EXTRACTED RECORDS Block Start
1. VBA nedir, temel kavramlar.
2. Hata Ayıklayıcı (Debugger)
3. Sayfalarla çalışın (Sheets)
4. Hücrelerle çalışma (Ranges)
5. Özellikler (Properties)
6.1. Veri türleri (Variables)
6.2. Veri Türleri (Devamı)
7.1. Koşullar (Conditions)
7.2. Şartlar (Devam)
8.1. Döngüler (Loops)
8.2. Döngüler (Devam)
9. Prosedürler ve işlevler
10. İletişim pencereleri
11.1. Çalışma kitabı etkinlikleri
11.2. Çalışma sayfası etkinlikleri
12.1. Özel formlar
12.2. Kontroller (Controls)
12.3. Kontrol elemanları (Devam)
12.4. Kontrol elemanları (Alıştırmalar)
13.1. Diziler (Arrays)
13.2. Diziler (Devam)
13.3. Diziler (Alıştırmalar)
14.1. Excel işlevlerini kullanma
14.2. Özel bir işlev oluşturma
EXTRACTED RECORDS Block End
WHAT NEEDS TO BE DONE: An exact reproduction of the data is required. Leave nothing out.

WRITTEN ANSWER:
1. VBA nedir, temel kavramlar.
2. Hata Ayıklayıcı (Debugger)
3. Sayfalarla çalışın (Sheets)
4. Hücrelerle çalışma (Ranges)
5. Özellikler (Properties)
6.1. Veri türleri (Variables)
6.2. Veri Türleri (Devamı)
7.1. Koşullar (Conditions)
7.2. Şartlar (Devam)
8.1. Döngüler (Loops)
8.2. Döngüler (Devam)
9. Prosedürler ve işlevler
10. İletişim pencereleri
11.1. Çalışma kitabı etkinlikleri
11.2. Çalışma sayfası etkinlikleri
12.1. Özel formlar
12.2. Kontroller (Controls)
12.3. Kontrol elemanları (Devam)
12.4. Kontrol elemanları (Alıştırmalar)
13.1. Diziler (Arrays)
13.2. Diziler (Devam)
13.3. Diziler (Alıştırmalar)
14.1. Excel işlevlerini kullanma
14.2. Özel bir işlev oluşturma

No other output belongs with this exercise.